Like everyone else in the rest of the world, I’ve been following the momentous events occurring in Egypt. But reading all the articles, editorials, analyses, and blog posts is a lot of work. Fortunately, there are editorial cartoons, an ancient medium dedicated to providing news to the illiterate and the very lazy.
Editorial cartoons lack the space for any nuanced commentary, so instead they impart a simple message that elicits an immediate emotional response from the reader. Of course, that response can vary depending upon the biases and assumptions of both the artist and the audience. After reviewing all the cartoons I could find addressing the Egyptian protests [primarily from the United States], I noticed that most of them were designed to elicit one of four reactions: joy, fear, ambivalence, or self-criticism.

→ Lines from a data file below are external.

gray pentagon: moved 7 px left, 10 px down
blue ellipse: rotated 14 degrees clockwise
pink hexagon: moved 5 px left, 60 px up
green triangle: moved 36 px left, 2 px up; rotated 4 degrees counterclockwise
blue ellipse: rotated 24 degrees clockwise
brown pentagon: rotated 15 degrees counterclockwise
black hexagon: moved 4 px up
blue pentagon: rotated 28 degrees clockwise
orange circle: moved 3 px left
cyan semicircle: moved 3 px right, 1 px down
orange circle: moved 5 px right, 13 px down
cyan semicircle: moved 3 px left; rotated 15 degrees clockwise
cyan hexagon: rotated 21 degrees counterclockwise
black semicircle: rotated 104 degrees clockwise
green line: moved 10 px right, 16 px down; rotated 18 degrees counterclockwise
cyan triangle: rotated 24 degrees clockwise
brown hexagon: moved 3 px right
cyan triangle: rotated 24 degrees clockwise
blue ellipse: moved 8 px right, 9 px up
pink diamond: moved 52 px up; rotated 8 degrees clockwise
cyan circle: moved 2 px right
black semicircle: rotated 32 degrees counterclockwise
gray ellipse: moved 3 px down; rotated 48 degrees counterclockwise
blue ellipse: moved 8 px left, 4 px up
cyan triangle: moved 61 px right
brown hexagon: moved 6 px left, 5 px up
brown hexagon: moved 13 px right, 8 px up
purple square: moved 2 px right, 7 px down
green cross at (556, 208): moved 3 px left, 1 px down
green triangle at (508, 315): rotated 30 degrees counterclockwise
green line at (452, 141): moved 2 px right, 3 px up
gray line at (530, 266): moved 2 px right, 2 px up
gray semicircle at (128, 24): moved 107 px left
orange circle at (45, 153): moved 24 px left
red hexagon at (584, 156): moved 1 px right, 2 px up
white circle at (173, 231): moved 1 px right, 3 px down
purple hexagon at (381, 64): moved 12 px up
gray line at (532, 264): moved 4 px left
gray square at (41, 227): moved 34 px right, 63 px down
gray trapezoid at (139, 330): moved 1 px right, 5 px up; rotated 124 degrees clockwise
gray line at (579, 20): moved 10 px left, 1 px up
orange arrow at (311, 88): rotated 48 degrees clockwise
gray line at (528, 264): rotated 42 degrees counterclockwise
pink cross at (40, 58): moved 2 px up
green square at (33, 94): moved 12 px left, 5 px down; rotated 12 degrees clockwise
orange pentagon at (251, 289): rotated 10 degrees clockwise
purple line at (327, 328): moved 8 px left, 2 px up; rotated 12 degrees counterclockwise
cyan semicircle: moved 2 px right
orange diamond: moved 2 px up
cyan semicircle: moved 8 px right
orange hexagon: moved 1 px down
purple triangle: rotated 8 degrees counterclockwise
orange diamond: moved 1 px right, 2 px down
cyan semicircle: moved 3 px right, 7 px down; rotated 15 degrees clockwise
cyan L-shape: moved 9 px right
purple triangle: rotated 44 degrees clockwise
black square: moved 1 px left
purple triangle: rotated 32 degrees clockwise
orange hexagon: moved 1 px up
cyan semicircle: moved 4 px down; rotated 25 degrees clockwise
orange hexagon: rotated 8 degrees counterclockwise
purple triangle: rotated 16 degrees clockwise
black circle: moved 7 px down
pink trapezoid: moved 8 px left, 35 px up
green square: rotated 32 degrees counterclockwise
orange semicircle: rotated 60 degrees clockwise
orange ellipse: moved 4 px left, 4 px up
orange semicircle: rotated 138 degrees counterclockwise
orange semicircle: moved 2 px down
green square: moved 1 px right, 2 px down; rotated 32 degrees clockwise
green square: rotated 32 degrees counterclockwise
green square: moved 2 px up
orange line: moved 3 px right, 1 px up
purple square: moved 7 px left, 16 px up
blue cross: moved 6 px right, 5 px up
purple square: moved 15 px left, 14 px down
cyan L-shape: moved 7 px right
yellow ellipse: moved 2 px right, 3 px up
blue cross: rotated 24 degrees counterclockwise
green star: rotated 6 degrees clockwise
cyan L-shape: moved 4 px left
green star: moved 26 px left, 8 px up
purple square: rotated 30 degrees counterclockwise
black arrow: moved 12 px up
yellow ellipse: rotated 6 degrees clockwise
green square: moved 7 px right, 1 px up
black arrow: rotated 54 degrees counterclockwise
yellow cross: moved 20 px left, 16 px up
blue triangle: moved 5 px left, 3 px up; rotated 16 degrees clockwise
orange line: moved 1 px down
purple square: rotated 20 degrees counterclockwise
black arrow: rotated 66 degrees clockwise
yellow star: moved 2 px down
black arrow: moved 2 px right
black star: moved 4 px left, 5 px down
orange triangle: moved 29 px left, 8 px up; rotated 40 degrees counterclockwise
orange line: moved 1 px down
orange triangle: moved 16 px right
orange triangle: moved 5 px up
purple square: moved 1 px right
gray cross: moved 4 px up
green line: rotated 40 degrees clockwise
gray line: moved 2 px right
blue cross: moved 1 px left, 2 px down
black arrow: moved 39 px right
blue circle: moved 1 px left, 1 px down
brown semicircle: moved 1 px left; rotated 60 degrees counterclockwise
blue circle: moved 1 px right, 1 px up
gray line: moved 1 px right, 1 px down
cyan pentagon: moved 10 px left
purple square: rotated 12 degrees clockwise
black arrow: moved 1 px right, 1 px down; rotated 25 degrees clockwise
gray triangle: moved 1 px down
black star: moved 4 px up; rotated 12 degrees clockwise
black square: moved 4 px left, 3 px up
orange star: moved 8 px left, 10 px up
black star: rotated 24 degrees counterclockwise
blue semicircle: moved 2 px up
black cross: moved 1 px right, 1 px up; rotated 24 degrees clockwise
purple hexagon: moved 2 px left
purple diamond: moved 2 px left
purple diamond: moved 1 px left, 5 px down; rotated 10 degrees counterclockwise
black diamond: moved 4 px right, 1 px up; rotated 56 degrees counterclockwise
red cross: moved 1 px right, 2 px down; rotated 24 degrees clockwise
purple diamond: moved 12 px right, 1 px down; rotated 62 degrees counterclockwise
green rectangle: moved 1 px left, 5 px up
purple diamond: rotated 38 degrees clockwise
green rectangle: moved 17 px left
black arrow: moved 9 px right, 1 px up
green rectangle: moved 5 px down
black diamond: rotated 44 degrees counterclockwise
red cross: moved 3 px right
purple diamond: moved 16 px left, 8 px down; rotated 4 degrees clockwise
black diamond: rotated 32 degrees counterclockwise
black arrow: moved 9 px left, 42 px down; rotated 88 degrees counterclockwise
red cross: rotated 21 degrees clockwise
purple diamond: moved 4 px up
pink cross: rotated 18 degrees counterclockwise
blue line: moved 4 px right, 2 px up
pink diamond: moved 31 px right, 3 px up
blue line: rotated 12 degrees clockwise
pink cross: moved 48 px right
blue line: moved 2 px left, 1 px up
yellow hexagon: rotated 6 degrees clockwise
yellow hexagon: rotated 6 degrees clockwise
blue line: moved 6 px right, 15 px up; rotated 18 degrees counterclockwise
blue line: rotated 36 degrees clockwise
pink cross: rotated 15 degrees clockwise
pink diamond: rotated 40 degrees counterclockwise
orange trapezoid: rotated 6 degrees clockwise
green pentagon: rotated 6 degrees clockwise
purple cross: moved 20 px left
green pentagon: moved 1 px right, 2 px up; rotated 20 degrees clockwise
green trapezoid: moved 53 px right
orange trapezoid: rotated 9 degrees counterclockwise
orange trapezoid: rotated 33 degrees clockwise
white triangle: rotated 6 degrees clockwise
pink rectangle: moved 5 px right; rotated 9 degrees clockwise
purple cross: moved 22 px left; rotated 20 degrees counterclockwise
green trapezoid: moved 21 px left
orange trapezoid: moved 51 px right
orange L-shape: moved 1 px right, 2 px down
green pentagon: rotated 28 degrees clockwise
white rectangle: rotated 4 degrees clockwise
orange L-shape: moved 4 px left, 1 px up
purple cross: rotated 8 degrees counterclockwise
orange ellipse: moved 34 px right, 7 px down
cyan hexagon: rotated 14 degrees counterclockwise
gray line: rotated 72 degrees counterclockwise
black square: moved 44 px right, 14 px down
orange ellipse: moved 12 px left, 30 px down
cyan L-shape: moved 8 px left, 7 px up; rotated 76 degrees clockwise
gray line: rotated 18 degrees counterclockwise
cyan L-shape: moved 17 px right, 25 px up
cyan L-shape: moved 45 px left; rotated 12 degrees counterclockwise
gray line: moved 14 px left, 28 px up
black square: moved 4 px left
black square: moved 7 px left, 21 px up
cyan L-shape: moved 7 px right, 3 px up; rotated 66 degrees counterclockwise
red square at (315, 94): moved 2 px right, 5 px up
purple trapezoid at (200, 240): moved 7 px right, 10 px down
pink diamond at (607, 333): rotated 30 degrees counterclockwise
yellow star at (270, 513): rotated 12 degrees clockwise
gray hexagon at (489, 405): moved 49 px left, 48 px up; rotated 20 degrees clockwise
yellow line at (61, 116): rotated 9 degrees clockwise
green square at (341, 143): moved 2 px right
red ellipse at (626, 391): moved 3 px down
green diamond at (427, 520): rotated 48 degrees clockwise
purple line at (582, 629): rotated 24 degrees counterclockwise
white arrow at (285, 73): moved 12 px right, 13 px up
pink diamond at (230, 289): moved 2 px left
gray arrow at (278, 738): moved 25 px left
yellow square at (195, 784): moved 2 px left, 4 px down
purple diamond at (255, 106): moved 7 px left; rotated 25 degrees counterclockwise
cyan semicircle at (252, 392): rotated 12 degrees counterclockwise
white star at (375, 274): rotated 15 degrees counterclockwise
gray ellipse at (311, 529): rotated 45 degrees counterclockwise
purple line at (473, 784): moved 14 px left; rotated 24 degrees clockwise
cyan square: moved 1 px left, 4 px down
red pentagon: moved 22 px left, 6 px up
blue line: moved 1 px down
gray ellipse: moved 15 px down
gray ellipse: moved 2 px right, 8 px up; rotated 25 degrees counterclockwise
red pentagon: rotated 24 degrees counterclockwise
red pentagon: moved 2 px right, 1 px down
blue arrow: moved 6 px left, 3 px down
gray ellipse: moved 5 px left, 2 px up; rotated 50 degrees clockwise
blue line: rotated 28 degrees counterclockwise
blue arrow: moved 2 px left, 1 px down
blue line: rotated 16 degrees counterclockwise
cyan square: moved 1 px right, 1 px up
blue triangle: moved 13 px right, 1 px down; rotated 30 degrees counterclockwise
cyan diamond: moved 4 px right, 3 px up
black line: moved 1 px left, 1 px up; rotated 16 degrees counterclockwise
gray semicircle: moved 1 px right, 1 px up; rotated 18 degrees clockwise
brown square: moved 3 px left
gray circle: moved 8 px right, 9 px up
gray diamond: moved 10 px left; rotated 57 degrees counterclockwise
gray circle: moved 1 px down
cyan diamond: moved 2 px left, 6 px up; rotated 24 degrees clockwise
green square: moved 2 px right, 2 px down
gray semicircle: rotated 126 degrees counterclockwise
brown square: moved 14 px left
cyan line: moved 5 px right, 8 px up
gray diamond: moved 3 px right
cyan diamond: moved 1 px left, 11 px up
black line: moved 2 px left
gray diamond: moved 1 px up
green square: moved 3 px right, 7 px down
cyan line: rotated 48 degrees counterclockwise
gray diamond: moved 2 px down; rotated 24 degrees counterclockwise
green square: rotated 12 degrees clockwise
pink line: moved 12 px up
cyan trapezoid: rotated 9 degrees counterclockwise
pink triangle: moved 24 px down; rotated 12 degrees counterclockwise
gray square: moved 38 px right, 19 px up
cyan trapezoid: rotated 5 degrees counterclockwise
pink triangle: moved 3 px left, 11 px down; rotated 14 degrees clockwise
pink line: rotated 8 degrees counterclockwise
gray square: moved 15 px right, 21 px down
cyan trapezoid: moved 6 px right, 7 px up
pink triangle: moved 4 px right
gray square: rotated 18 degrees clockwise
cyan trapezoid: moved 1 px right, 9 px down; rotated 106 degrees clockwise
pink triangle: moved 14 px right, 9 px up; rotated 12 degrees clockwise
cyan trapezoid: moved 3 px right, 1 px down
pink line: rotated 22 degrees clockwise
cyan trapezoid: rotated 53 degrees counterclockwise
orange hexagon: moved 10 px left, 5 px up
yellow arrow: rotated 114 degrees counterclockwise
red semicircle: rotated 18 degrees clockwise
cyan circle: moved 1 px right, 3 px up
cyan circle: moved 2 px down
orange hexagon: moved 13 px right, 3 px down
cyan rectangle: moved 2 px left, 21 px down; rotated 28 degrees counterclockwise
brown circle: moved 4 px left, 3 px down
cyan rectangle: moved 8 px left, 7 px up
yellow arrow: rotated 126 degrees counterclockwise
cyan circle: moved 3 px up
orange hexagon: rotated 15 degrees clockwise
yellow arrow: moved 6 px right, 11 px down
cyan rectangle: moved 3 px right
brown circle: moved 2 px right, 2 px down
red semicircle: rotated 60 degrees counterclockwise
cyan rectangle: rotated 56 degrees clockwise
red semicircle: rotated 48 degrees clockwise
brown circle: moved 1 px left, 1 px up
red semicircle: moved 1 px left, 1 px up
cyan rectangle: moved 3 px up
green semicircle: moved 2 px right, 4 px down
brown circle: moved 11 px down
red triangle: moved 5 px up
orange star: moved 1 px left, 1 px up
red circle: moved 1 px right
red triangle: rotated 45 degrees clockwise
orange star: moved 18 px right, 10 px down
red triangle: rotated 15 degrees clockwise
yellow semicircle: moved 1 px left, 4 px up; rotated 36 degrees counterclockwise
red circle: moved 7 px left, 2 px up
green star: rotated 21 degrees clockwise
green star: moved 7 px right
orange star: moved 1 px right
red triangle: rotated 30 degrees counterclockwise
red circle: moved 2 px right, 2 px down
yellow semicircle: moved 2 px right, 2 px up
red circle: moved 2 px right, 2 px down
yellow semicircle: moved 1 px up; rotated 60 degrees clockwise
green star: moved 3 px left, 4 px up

Simply put, the overthrow of a dictator is a time for joy.
By Arend van Dam
The people literally become hands that drag down the flail of oppression. Though its not the best idea to bring down the flail on top of yourself.
By Daryl Cagle.
Several artists note that the Tunisian Revolution inspired the Egyptian protests, and the unrest could potentially spread to the rest of the Middle East. In the above panel the movement that began in Tunisia is going to wash away all the dictatorships of North Africa (the one on the left is Mauritania).
By John Sherffius
Editorial cartoonists must love countries with recognizable monuments. Here, John Sherffius merges the iconography of Egypt and America, the implication being that Egypt is becoming a nation of liberty.
By Steve Benson
Mubarak as a corpse in a sarcophagus. The symbolism presumably being that Mubarak is now buried with Egypt’s past. Or is the unstoppable Mubarak Mummy rising from the grave to reek havoc on the living?
By Tony Auth
There was bound to be at least one “Walk Like an Egyptian” cartoon somewhere. No wonder Nadim Damluji was complaining about the “popular trope of Pharaonic culture being used as shorthand for all of Egyptian culture.”
But there are artists who acknowledge that Egypt is now an Islamic country. And those artists are afraid.
The overthrow of a dictator is a time for joy … unless that dictator is “your man.” It’s no secret that the United States supported Hosni Mubarak for decades, seeing him as the preferable alternative to Nasserism or radical Islam. If Mubarak goes, what will take his place?
By Scott Stantis
Stantis makes the point as plainly as possible. 2011 Egypt = 1979 Iran. If one was so inclined, you could also point out that anti-Americanism is a predictable consequence of propping up brutal dictators, such Mubarak or the former Shah. But it’s far easier just to fret about radical Islam.
By Monte Wolverton
Like all editorial cartoonists, Wolverton labels everything just in case his readers are too stupid to get the subtlety of a giant mullah arising from below a pyramid.
By Clay Jones
Irony! There is a valid concern that democracy will be used for tyrannical ends, though it’s telling that so many American cartoonists assume that Egypt will become another Iran. .
By Bob Gorrell
The world outside America is a scary place, filled with devils and whatnot. Bob Gorrell’s response is to side with the devils that wear ties.
On the one hand, you want to celebrate freedom, but on the other hand, you’re afraid of Middle East instability. Don’t worry, you’re not alone!
By Lisa Benson
Given that he’s a Kenyan-Socialist, Obama will likely sit on the left.
By Tom Toles
There were countless Mubarak-as-Sphinx cartoons.
By Signe Wilkinson
This is why you shouldn’t accept friend requests from dictators in the first place. Also, I kinda hate Facebook analogies.
A few cartoonists have a noted the absurdity of promoting democracy while also supporting the strongmen that crush it.
By Jimmy Margulies
A sharp criticism of U.S. policy, though Mubarak probably doesn’t consider himself a U.S. puppet.
By Jim Moran
By Nate Beeler
These two cartoons make similar points, but Beeler can’t resist the temptation to use Pharoanic imagery.
By Pat Oliphant
Oliphant criticizes President Obama’s relatively muted response to the events in Egypt. The obvious counterargument is that Obama is just being prudent, given that Mubarak might still hold on to power and American diplomats would have to continue dealing with his regime.